The central theme in Valkyria Chronicles is war, and it covers just about every aspect of that heavy topic by the time all is said and done. It's an epic tale that does a great job at simultaneously keeping the big picture in mind (people are dying everywhere for horrible reasons), and focusing on the more personal struggles of the main characters (trying to save others, prove themselves, etc.). The Main Theme follows this route as well. It opens with a strong drum rift, which I have always loved in wartime settings. It just makes me think of an army marching in unison as an unstoppable force. It's a very rigid, forceful sound, and works perfectly here. Trumpets are the other instrument I always associate with war, as they have that "for king and country" vibe to them. Like in most war stories, there are plenty of moments in Valkyria Chronicles where characters claim to be fighting "for their country". Needless to say, a trumpet does kick in after a few drum beats, and the combination of the two is fantastic. It offers a purity of sound that drives home the notion of "war" splendidly.
About halfway through, the song changes pace to a slower, more inward looking tone. To me, this is the section that reflects on the individual characters and their personal journeys. It doesn't last very long, but I find it to be a strong interlude nonetheless. Otherwise, the entire song is fueled by its central motif defined by a series of sweeping, beautiful chords. This is the heart of this song, and has a grandness to it that seems to be all encompassing. It links all of the song's many pieces together incredibly well, meaning it also ties together the game's many themes. It sounds epic and personal all at once, and when the vocals chime in to back it up in the second half it becomes incredibly powerful. This is the kind of heart warming, inspiring music most games wish they could have, and it never once comes off as being cheesy or forced. This is some genuine, high quality stuff that's simply a pleasure to listen to.
Valkyria Chronicles' Main Theme wraps up just as it began, with trumpets and drums providing a powerful closure to a wonderful song about war and all it represents. In fact, a lot about this song reminds me of the main theme from Saving Private Ryan, which is meant as a huge compliment in every way. That a game's soundtrack can match that of a high budget war film's composed by the great John Williams is no small feat, but that only begins to describe how amazing Valkyria Chronicles' soundtrack really is, and the Main Theme is among the best it has to offer.

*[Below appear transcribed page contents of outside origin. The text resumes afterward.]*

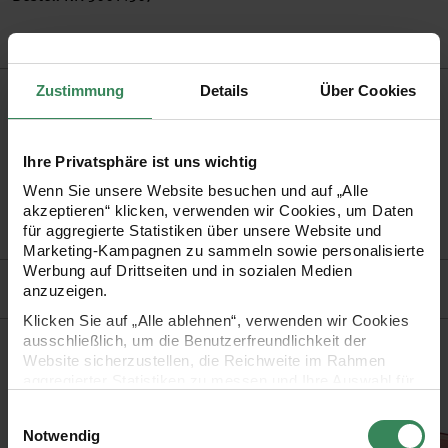
Produktbeschreibung
Zustimmung
Details
Über Cookies
Dieser klassische Doppelanspitzer mit hochwertigen
Ihre Privatsphäre ist uns wichtig
Messern, spitzt leicht Ihre Blei- und Farbstifte.
Wenn Sie unsere Website besuchen und auf „Alle
akzeptieren“ klicken, verwenden wir Cookies, um Daten
•
für normalstarke und dicke Stifte bis 10 mm Durchmesser
für aggregierte Statistiken über unsere Website und
Marketing-Kampagnen zu sammeln sowie personalisierte
Werbung auf Drittseiten und in sozialen Medien
Hersteller
anzuzeigen.
Klicken Sie auf „Alle ablehnen“, verwenden wir Cookies
ausschließlich, um die Benutzerfreundlichkeit der
Kaufempfehlung
Website sicherzustellen, die Reichweite im Rahmen
aggregierter Statistiken zu messen und Ihre Auswahl für
2001 silber
Paper Poetry Anspitzer silber
Anspitzer Doppeldose mit Schutzhüll
Anspitzer A
zukünftige Besuche zu speichern.
Einwilligungsauswahl
Ihre Einwilligung ist freiwillig und kann jederzeit über den
Notwendig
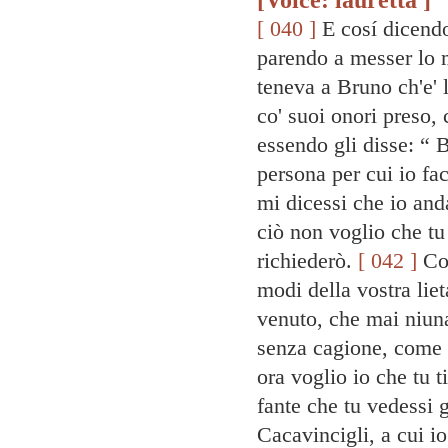
[ 040 ]
E cosí dicendo
parendo a messer lo m
teneva a Bruno ch'e' l
co' suoi onori preso, 
essendo gli disse: “ 
persona per cui io fac
mi dicessi che io anda
ciò non voglio che tu
richiederò.
[ 042 ]
Com
modi della vostra liet
venuto, che mai niuna
senza cagione, come t
ora voglio io che tu t
fante che tu vedessi g
Cacavincigli, a cui io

Shadow of the Colossus is a very unique game, and has a very unique soundtrack to match. It constantly toggles back and forth between quiet, mellow songs and exciting, action packed ones. One of my favorites among the action oriented songs is Revived Power.
Your fights with the titular colossi in Shadow of the Colossus are some of the most intense, epic encounters I've ever come across, and songs like Revived Power go a long way towards making those fights so memorable. Seriously, these colossi are huge, and I love that songs like Revived Power match their size with a "big band" style and instrumentation- in fact, the instrumentation is one of my favorite aspects of the entire soundtrack. Right off the bat it delivers a blaring intro and follows it up with a lot of horns and drums, all of it constantly marching in unison with the highest levels of intensity. It really lends a lot of weight to the encounters, and fighting these creatures with this kind of music in the background makes them feel even bigger. That it's able to inflate one of the game's central themes (size) is a highly impressive feat, and the game itself is all the better for it.

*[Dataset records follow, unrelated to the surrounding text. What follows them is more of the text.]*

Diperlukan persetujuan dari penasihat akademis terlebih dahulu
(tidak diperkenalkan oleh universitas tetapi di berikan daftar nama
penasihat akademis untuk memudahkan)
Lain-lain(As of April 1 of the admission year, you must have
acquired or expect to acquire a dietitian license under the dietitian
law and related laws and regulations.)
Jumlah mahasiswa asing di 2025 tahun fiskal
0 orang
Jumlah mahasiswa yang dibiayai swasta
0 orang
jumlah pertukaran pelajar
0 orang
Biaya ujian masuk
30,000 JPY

Otherwise, I love the way Revived Power feels like it's always moving. There's this constant beat that drives the entire thing, adding a certain edge to what is otherwise a pretty adventurous song. The main rifts definitely boast of high adventure, which is another one of the game's central themes. You spend the entirety of the game exploring a huge world and fighting gargantuan creatures, and songs like this do an amazing job at capturing the pure excitement that can come from such a setting. Revived Power never lets up on the gas either, as each rift transitions flawlessly from one to the next. It's just a thrilling song that's used to great effect throughout, and the way it's able to expand Shadow of the Colossus' themes is fantastic. Revived Power shows how to make an epic game even more so, which is downright awesome.
Perhaps the most underrated aspect of Metroid games is their fantastic music. This is certainly the case with Metroid Prime, one of my favorite tracks being Phendrana Drifts.

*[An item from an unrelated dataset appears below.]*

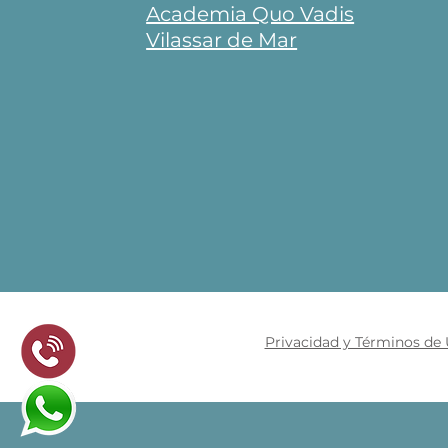
Academia Quo Vadis
Vilassar de Mar
Privacidad y Términos de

I’ve always thought there’s a certain ambiance to Metroid music. To me, the best songs in the franchise are often ones that don’t initially jump out at me. They blend in with the surrounding environment perfectly, helping to set the tone and mood that’s such a defining aspect of the series. Metroid Prime’s soundtrack does this as well as any, and Phendrana Drifts is a great example of it. The level itself is a snowy, mountainous area, and there’s a certain serenity to it that can be pretty relaxing. At the same time, it all feels kind of cold- and that’s not just because of the snow. It can come across as a lifeless place, and yet there’s a palpable energy to it that seems to suggest that there’s more than meets the eye. That notion adds a sense of adventure and mystique to the level that’s pretty exciting. As you explore, you find all sorts of awe-inspiring ruins and ferocious monsters that reveal a lot of life in an initially lifeless place.
I’ve talked a lot about the Phendrana Drifts level itself, but only because the song does such an amazing job at representing the same traits. When the song begins it’s very serene, and the short, punctual notes feel cold and lifeless. I simply can’t listen to this song without thinking of snow, and there are even wind and chime-like sounds in the background which only further the notion that you’re alone in a cold, desolate world. But as the song continues on, it starts adding new rhythms and complexities. The pacing picks up, making it more adventurous and almost playful in some cases, and there’s this subtext of awe and wonder that’s pretty cool. All of these traits are ones that I feel best define the level (as well as the game) itself, and it’s so great that its music harbors the exact same traits. In fact, I often feel that the music in games like Metroid Prime do as much as anything to create their awesome atmosphere. I just love it when great music plays such a large role in creating great games, making Phendrana Drifts another wonderful showcase for the medium.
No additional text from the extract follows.